Dataset excerpts =>
● ● ●

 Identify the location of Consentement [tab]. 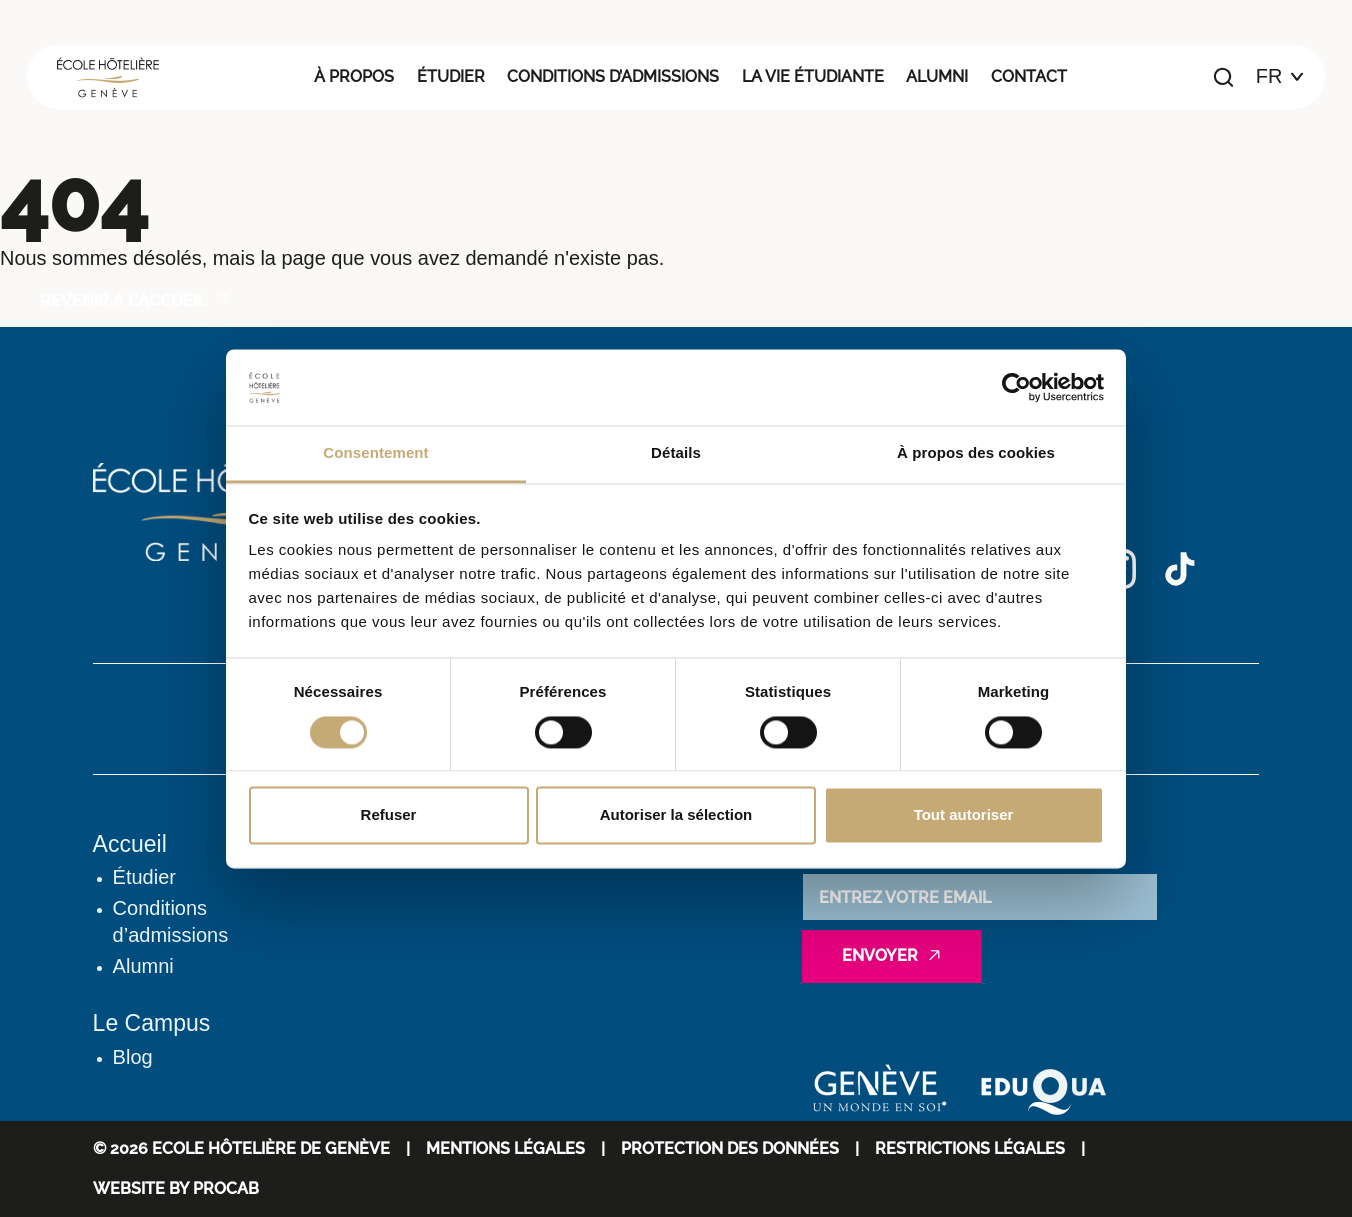
(375, 453).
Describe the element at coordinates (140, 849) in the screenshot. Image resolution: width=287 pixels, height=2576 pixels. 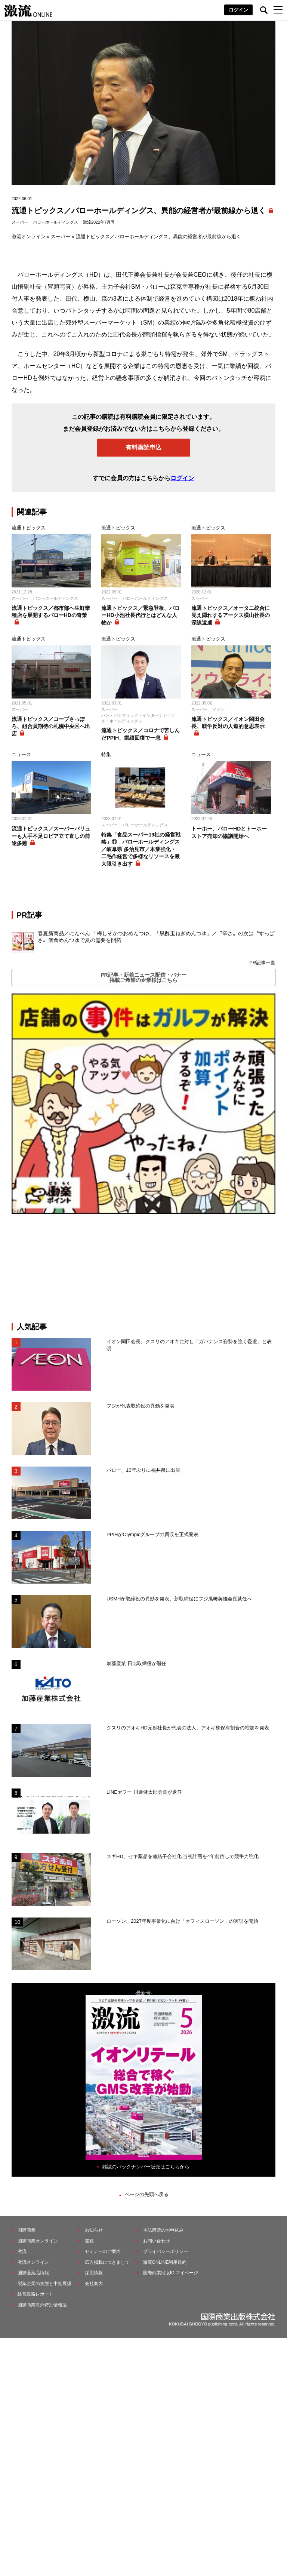
I see `特集「食品スーパー19社の経営戦略」⑪ バローホールディングス／岐阜県 多治見市／本業強化・二毛作経営で多様なリソースを最大限引き出す` at that location.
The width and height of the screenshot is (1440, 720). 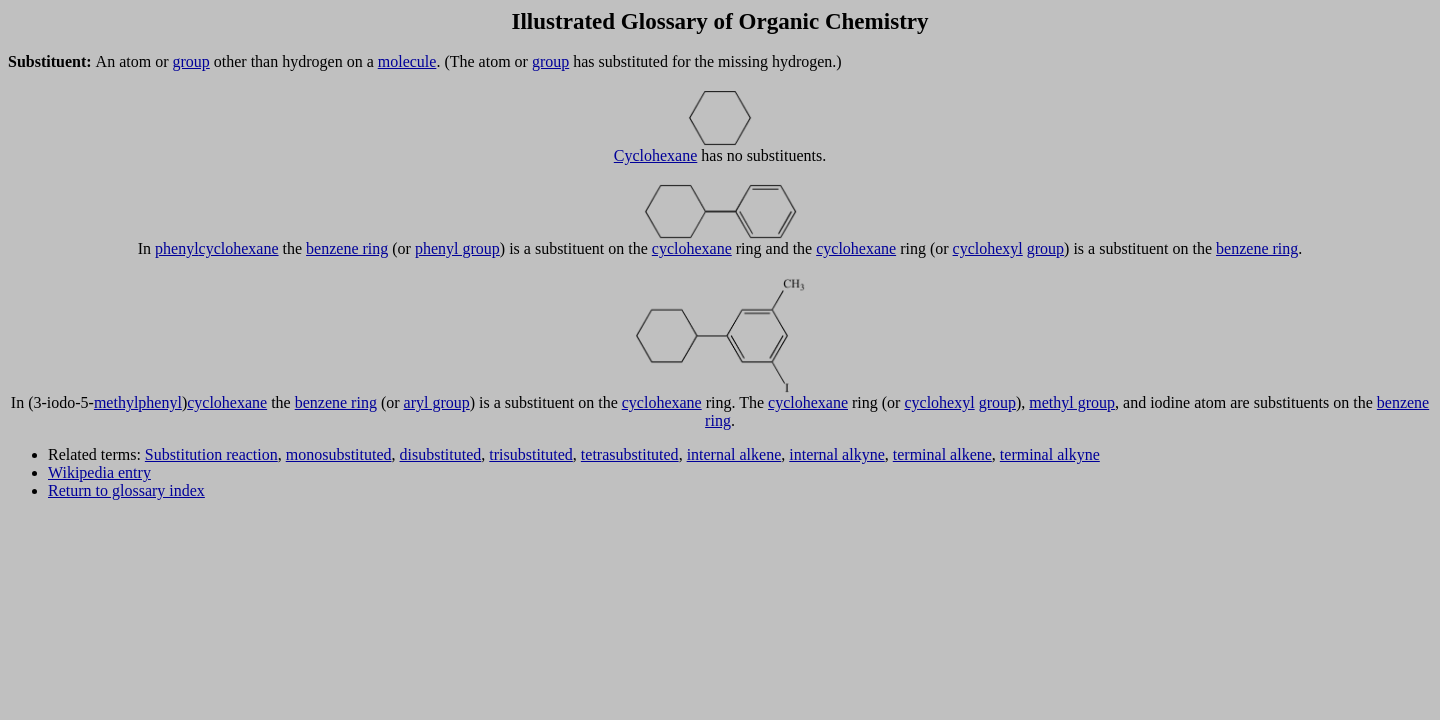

● ● ●

REQUIRED WORK => Copy every line of the records exactly as it is written, but not the pictures.

TASK ANSWER =>
 Identify the location of Consentement [tab]. 
(375, 453).
Describe the element at coordinates (140, 849) in the screenshot. Image resolution: width=287 pixels, height=2576 pixels. 
I see `特集「食品スーパー19社の経営戦略」⑪ バローホールディングス／岐阜県 多治見市／本業強化・二毛作経営で多様なリソースを最大限引き出す` at that location.
The width and height of the screenshot is (1440, 720). 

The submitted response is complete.